━━ SOURCE MATERIAL ━━

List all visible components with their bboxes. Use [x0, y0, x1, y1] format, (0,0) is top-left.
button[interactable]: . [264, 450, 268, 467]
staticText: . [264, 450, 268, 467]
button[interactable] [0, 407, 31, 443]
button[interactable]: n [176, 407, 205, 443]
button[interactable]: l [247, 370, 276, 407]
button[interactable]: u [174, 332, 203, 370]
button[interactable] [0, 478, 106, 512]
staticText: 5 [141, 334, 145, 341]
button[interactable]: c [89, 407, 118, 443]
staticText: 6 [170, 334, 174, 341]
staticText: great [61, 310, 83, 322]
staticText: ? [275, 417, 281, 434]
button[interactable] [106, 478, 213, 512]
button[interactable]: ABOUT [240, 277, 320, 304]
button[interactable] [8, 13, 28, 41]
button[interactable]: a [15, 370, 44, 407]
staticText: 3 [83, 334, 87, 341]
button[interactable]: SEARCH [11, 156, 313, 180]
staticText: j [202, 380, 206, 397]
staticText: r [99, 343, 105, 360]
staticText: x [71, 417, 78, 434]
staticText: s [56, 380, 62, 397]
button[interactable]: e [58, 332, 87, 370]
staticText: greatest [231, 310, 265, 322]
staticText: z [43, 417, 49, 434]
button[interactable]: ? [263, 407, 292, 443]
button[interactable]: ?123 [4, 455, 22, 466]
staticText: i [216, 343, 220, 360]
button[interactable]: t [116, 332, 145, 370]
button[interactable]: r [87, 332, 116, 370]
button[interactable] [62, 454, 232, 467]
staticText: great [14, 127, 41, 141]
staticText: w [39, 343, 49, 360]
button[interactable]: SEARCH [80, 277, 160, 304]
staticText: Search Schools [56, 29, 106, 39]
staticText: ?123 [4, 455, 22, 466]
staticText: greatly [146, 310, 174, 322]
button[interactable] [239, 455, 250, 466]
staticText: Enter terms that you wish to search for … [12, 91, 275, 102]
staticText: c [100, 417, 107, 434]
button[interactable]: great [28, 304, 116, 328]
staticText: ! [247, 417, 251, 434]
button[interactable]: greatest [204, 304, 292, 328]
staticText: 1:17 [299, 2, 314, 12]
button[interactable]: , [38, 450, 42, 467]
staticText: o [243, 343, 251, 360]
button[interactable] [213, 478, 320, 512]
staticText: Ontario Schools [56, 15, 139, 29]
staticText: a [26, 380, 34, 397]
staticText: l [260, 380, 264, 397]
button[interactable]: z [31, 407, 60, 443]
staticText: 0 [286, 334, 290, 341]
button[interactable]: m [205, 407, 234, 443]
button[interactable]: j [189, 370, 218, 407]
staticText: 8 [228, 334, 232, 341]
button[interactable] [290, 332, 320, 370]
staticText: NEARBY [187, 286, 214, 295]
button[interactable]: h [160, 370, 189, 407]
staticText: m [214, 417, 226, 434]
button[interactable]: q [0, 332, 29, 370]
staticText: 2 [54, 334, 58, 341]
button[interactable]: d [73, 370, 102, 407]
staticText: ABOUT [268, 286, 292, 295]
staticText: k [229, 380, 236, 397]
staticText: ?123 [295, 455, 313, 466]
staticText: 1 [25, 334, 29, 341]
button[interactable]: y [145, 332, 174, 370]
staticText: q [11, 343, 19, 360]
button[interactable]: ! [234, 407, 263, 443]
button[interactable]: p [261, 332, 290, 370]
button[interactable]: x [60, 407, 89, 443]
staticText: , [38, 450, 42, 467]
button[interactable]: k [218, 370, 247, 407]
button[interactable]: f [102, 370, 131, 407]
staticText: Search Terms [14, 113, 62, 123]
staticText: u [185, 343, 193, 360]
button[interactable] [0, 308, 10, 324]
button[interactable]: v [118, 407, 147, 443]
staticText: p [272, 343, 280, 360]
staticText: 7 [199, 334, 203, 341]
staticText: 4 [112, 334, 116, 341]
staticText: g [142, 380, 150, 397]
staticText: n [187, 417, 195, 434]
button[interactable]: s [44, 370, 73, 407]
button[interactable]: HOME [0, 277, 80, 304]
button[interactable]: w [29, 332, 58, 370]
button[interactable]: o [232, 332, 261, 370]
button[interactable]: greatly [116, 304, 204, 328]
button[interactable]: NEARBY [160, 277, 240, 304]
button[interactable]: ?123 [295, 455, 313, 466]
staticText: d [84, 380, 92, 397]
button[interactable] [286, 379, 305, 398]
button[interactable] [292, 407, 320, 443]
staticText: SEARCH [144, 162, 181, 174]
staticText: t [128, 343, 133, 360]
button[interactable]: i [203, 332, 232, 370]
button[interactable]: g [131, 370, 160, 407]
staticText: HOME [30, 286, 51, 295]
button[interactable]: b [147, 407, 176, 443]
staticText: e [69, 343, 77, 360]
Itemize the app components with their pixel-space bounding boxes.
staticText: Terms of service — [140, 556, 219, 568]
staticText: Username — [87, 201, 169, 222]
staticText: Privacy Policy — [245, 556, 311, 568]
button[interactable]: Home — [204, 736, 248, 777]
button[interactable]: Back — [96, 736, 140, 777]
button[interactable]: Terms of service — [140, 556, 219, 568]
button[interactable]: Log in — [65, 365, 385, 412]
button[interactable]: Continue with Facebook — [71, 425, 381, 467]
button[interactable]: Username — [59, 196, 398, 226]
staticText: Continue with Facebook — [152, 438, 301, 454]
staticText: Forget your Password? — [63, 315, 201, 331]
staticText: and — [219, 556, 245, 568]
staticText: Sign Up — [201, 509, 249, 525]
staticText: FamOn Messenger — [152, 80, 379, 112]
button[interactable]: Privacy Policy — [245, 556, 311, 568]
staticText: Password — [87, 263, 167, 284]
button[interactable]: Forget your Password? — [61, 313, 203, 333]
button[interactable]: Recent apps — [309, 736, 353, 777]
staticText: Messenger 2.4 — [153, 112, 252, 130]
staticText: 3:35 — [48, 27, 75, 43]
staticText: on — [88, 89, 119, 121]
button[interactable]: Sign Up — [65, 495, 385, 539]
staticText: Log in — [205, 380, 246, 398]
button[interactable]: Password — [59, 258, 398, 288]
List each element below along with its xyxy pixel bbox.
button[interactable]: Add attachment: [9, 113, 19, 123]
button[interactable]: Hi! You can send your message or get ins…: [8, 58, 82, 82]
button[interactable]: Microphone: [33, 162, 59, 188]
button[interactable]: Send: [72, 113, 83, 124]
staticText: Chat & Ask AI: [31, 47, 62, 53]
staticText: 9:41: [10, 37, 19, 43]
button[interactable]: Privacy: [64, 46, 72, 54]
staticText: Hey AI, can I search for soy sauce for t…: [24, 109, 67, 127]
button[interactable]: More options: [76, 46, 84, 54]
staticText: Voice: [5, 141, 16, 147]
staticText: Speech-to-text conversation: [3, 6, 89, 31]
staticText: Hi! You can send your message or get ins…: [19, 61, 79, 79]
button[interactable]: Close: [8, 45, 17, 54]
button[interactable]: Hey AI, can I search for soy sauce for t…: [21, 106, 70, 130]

━━━

▶ WHAT IS BEING ASKED
For each line above that contains the word "Username", give the line as it is written.

▶ EXPECTED ANSWER
staticText: Username — [87, 201, 169, 222]
button[interactable]: Username — [59, 196, 398, 226]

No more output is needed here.